И я бегу к людям и голосам по-за кинескопом, никто еще не написал, что такое телевидение для одиноких людей; вот суббота, еще раз суббота, уже следующая после той, а в такие вечера людям предлагают развлечение, пусть хоть что-то у них будет, пусть забудутся, пусть отдохнут. И я влезаю в чье-то воображение, необходимое издерганным и безвольным, чтобы принять агрессию грохота, звона бубнов и тарелок, крика в одиночку и гуртом, может быть, это не для меня, говорю я себе, может быть, это для молодежи, но слушаю, смотрю, вот уже и нет тишины, а есть песни в три ручья, модные девицы, которым потом подражают на улицах и в конторах, броские девицы, все в ресницах и росписи, вперемежку с юнцами в кружевах и ожерельях, они сверкают глазами в камеру, их лишили мужественности, голосов не дали, они воют свои песнопения, а когда я отвожу глаза от экрана, то не знаю, они или девицы исторгают эти звуки, звуки одни и те же, высота всхлипов та же самая, разница исчезла, что ж, понятно, какая-то тенденция к камуфляжу пола, только что же они от этого выиграли, перестав отличаться друг от друга?

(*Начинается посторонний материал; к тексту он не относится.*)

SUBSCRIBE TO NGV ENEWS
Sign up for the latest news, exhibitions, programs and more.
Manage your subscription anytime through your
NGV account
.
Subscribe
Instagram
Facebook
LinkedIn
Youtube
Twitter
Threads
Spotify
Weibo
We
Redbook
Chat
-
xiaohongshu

И я вдруг, уходя куда-то в сторону, размышляю, что дело, наверное, не в том, в личном плане они с этим уж как-то управляются, если только есть у них время для сношений, но это уже роскошь, это уже биологическое приложение к умению делать деньги, добиваться успеха и популярности, вот что для них главное, не девица, подхваченная по дороге, не парень на одну гостиничную ночь во время турне, чтобы подзаработать, с определенной ставкой за выход на люди, или, как они гордо говорят, «с концерта». В голове у них не сантименты, нужны силы, чтобы выдержать две халтуры в в день, ужин в ресторанчике, ночь в балдеже и полдень в мутной раскачке, а партнеры, для общего счета, сами идут в руки, когда сходишь с эстрады, еще в возбуждении от собственного мифа и собственного заголения. Тогда ведь все легко: и деньги, и наскоро растормошенная постель, и признание, которого хватает на один бросок за деньгами, на неделю, на месяц, иной раз на год.

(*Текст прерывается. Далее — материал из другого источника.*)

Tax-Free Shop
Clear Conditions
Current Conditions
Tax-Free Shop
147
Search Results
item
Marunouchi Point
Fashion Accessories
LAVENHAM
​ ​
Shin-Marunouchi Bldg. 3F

Я смотрю, вижу их сегодня, как, стоя у позорного столба камер и софитов, они потеют от страха, это день генеральной репетиции, а там провалят или выиграют еще один сезон, еще немного повисит имя на афише — я не хочу их осуждать, во все времена кто-то делает слишком легкую и короткую карьеру. Уж какие есть, кому-то, видимо, они нужны, если существуют. Но за ними иные смутные призраки, кто-то еще включился в этот луна-парк, где несколько талантов и половодье мошенничества, это они приложили лапу, они обеспечивают им существование, сами размножаясь во мраке, укрываясь за этой дерганой и недорослой стайкой. Это и мои товарищи по перу, иногда поэты с громкими именами, герметичные, полные презрения ко всему, кроме своих творений, но они тут же хватаются за графоманские ритмы и рифмы, когда есть возможность заработать без труда, извольте, вот вам текст, конечно, глуповат, левой ногой накарябан, но в самый раз для всеядного потребителя, ему лучше и не надо, но поскольку он что-то собой значит, то вот уже и пара кусков в кармане, и дружки есть, которые поддержат взамен за твою поддержку, так что еще раз то же самое, та же пошлятина расхожая, идиотские псевдометафоры, такие откровения о мире, что среди своих животики надорвешь. Но только среди своих, потому что деньги — дело серьезное, каждому нужны, хотя и в разном количестве. И почему бы не загребать то, что в виде отчислений поступает, само в руки идет, разве не окупается это, за два часа перелопатишь слова с одного места на другое, одна и та же труха без толку и смысла, но зато под музычку, сама к ушам липнет; разве не окупается — за все минуты поэтической нервотрепки — замусорить этим кому-то глаза, раз уж они, по другую сторону, только и ждут, чтобы их привели в состояние балдежа?